Task brief:
Print the records below exactly; all of them are needed.

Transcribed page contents

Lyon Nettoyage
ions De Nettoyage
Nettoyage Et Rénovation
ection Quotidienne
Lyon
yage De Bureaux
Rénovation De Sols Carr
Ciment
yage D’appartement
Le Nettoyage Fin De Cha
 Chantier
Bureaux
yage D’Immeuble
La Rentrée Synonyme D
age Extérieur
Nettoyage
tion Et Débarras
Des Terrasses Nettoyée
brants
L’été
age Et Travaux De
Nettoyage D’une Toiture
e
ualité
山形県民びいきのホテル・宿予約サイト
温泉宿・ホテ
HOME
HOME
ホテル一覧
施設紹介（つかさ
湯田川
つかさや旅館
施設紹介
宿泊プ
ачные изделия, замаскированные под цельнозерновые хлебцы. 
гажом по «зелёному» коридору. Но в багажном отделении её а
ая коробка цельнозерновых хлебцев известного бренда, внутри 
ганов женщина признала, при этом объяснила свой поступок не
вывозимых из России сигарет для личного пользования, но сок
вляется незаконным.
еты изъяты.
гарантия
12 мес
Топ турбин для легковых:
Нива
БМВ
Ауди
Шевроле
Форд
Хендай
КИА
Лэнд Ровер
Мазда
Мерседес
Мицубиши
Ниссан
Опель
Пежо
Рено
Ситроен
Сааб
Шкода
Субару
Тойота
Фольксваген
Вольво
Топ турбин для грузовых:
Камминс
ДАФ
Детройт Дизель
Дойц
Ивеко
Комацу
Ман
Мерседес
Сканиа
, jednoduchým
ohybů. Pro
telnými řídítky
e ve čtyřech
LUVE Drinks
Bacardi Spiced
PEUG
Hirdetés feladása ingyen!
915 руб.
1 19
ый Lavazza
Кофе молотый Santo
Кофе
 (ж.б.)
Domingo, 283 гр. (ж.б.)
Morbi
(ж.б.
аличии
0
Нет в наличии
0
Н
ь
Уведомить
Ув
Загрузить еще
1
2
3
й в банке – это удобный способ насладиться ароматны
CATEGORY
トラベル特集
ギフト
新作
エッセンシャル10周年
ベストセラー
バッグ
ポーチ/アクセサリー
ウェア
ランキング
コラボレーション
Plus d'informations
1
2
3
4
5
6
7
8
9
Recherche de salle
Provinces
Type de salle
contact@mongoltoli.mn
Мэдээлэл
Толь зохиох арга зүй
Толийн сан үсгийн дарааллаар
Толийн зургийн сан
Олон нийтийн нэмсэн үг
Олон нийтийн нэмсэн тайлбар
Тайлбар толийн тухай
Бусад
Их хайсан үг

Expected answer:
Lyon Nettoyage
ions De Nettoyage
Nettoyage Et Rénovation
ection Quotidienne
Lyon
yage De Bureaux
Rénovation De Sols Carr
Ciment
yage D’appartement
Le Nettoyage Fin De Cha
 Chantier
Bureaux
yage D’Immeuble
La Rentrée Synonyme D
age Extérieur
Nettoyage
tion Et Débarras
Des Terrasses Nettoyée
brants
L’été
age Et Travaux De
Nettoyage D’une Toiture
e
ualité
山形県民びいきのホテル・宿予約サイト
温泉宿・ホテ
HOME
HOME
ホテル一覧
施設紹介（つかさ
湯田川
つかさや旅館
施設紹介
宿泊プ
ачные изделия, замаскированные под цельнозерновые хлебцы. 
гажом по «зелёному» коридору. Но в багажном отделении её а
ая коробка цельнозерновых хлебцев известного бренда, внутри 
ганов женщина признала, при этом объяснила свой поступок не
вывозимых из России сигарет для личного пользования, но сок
вляется незаконным.
еты изъяты.
гарантия
12 мес
Топ турбин для легковых:
Нива
БМВ
Ауди
Шевроле
Форд
Хендай
КИА
Лэнд Ровер
Мазда
Мерседес
Мицубиши
Ниссан
Опель
Пежо
Рено
Ситроен
Сааб
Шкода
Субару
Тойота
Фольксваген
Вольво
Топ турбин для грузовых:
Камминс
ДАФ
Детройт Дизель
Дойц
Ивеко
Комацу
Ман
Мерседес
Сканиа
, jednoduchým
ohybů. Pro
telnými řídítky
e ve čtyřech
LUVE Drinks
Bacardi Spiced
PEUG
Hirdetés feladása ingyen!
915 руб.
1 19
ый Lavazza
Кофе молотый Santo
Кофе
 (ж.б.)
Domingo, 283 гр. (ж.б.)
Morbi
(ж.б.
аличии
0
Нет в наличии
0
Н
ь
Уведомить
Ув
Загрузить еще
1
2
3
й в банке – это удобный способ насладиться ароматны
CATEGORY
トラベル特集
ギフト
新作
エッセンシャル10周年
ベストセラー
バッグ
ポーチ/アクセサリー
ウェア
ランキング
コラボレーション
Plus d'informations
1
2
3
4
5
6
7
8
9
Recherche de salle
Provinces
Type de salle
contact@mongoltoli.mn
Мэдээлэл
Толь зохиох арга зүй
Толийн сан үсгийн дарааллаар
Толийн зургийн сан
Олон нийтийн нэмсэн үг
Олон нийтийн нэмсэн тайлбар
Тайлбар толийн тухай
Бусад
Их хайсан үг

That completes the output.